First of let me say from the outset I first laid eyes on Elle Macpherson as a university student back in Sydney, Australia at one of those opaque warehouse dance parties that were popular back in the mid late 80’s and even then I knew there was something extraordinary about her. My hunch was only later validated when I returned home later that morning to see the girl that I had been ogling all night sashaying along Bondi Beach with a frost bitten can of diet Coca Cola on my tv set.
Since then Australia’s very fashionable hero (but then again define hero?) and personality has gone on to mesmerizing heights. That said the woman colloquially known as the ‘body’ and for good reason has come out in a rather revealing interview with the UK’s Telegraph to
market the bejesus about her next campaign talk about topics that for now were kept well under wraps.

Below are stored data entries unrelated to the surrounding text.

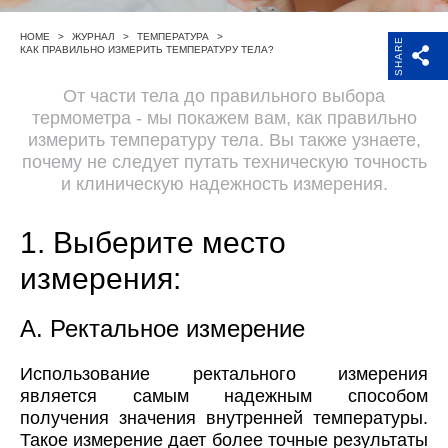
Поддержка
HOME
>
ЖУРНАЛ
>
ТЕМПЕРАТУРА
>
SHARE
КАК ПРАВИЛЬНО ИЗМЕРИТЬ ТЕМПЕРАТУРУ ТЕЛА?
Компания
От части тела до правильного выбора
термометра - мы покажем вам, как правильно
измерить температуру тела. Вы также узнаете,
почему не следует путать техническую точность
и клиническую надежность измерения.
1. Выберите место
измерения:
A. Ректальное измерение
Использование ректального измерения
является самым надежным способом
получения значения внутренней температуры.
Такое измерение дает более точные результаты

Elle Macpherson leans thoughtfully forward and reaches for her breasts. She’s deploying them to illustrate why Intimates, her extremely successful international lingerie brand, has yet to penetrate fashion’s most lucrative new frontier. “China,” she says, “hasn’t been opened yet because the women have a different body shape; the position of the nipples, the position of the breasts…
Hmm, sounds like a woman who knows what she wants. Never mind taunting the attention of the
love struck journalist interviewing her.( No wonder she prefers to be interviewed by male journalists: we’re easily stupefied.)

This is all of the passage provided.